Een enkele verwijzing naar een beleidsplan lijkt daarvoor onvoldoende. Steeds moet worden gemotiveerd waarom een afwijking van de minimumeisen van het Bouwbesluit noodzakelijk is, zo bleek eerder al uit een uitspraak van de Rechtbank Amsterdam van 18 januari 2012:

“Hieruit volgt naar het oordeel van de rechtbank dat verweerder de noodzaak van de te treffen voorzieningen concreet, per geval, dient te motiveren. Hierbij mag een complexmatige aanpak wel als uitgangspunt gelden, maar deze aanpak ontslaat verweerder niet van de verplichting om specifiek voor het pand aan de [adres] te motiveren waarom in dit geval energiebesparende maatregelen noodzakelijk zijn. Het enkel verwijzen naar beleid, zoals verweerder in dit geval heeft gedaan, is onvoldoende. Hieruit volgt immers nog niet de concrete noodzaak voor het aanbrengen van glas- en dakisolatie voor het pand aan de [adres].”
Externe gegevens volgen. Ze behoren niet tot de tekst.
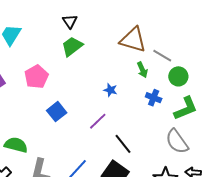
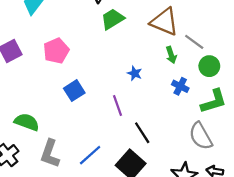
green trapezoid: (72, 46) -> (112, 19), moved
purple line: (98, 121) -> (118, 105), turned -72

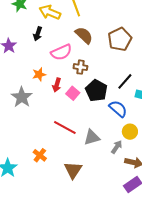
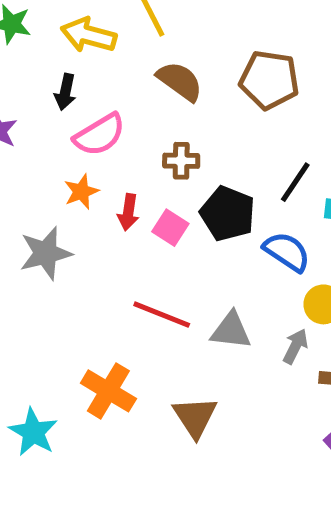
brown pentagon: (120, 39) -> (269, 80), turned -30
pink semicircle: (61, 52) -> (100, 135), moved
gray star: (22, 97) -> (46, 253), turned 30
gray triangle: (92, 137) -> (231, 330), turned 30
orange cross: (40, 155) -> (108, 391), size x1.5

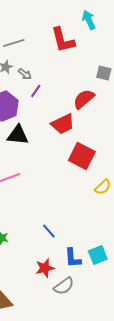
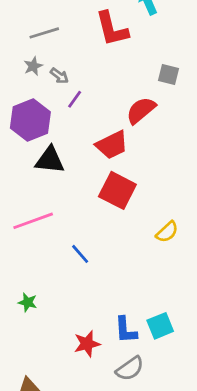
red square: (82, 156) -> (117, 190), moved
blue line: (49, 231) -> (80, 254), moved
gray semicircle: (64, 286) -> (130, 369), moved

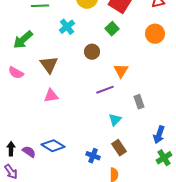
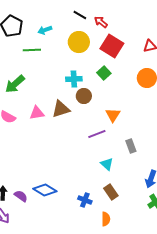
cyan cross: (67, 27) -> (74, 79), moved, turned 35
brown triangle: (49, 65) -> (61, 109), moved, turned 48
pink triangle: (51, 96) -> (37, 113), moved
cyan triangle: (115, 120) -> (107, 164), turned -32

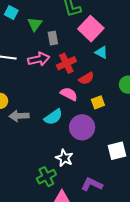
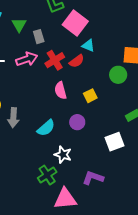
red semicircle: (86, 78) -> (77, 61), moved
pink semicircle: (69, 94) -> (60, 90), turned -126
gray arrow: (19, 116) -> (13, 118), turned -78
cyan semicircle: (53, 117) -> (46, 128), moved
purple circle: (82, 127) -> (77, 122), size x0.6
Wanneer het college gebruik wil maken van artikel 13 Woningwet staan tegen een op die basis genomen besluit de rechtsbeschermingsmogelijkheden van de Algemene wet bestuursrecht (Awb) open.

De praktijk

Hoewel de verduurzaming van woningen noodzakelijk is om de uitstoot van broeikasgassen door de bestaande gebouwen in Nederland te reduceren, bleek uit voornoemd onderzoek uit 2020 (Gst. 2020/54) dat slechts 8,47% van de aan het onderzoek deelnemende gemeentes over een tijdsspanne van 7 jaar gebruik heeft gemaakt van de bevoegdheid uit artikel 13 Woningwet. Bovendien blijkt uit dit onderzoek dat slechts 1 van de 65 deelnemende gemeentes artikel 13 Woningwet heeft ingezet voor het doeleinde ‘verduurzaming door energiezuinigheid’.

Slot

De reductie van de uitstoot van broeikasgassen is een toenemend maatschappelijk én beleidsmatig speerpunt, zeker na het arrest van de Hoge Raad van 20 december 2019 (Staat/Urgenda) en het Akkoord van Parijs. Hoewel we dit in de praktijk (nog) niet vaak zien gebeuren kunnen gemeentes, zij het op kleine schaal, ook een bijdrage leveren met een decentrale verduurzamingsaanpak door eigenaren van gebouwen via artikel 13 Woningwet te verplichten om daaraan verduurzamingsvoorzieningen te treffen teneinde de uitstoot van broeikasgassen te reduceren.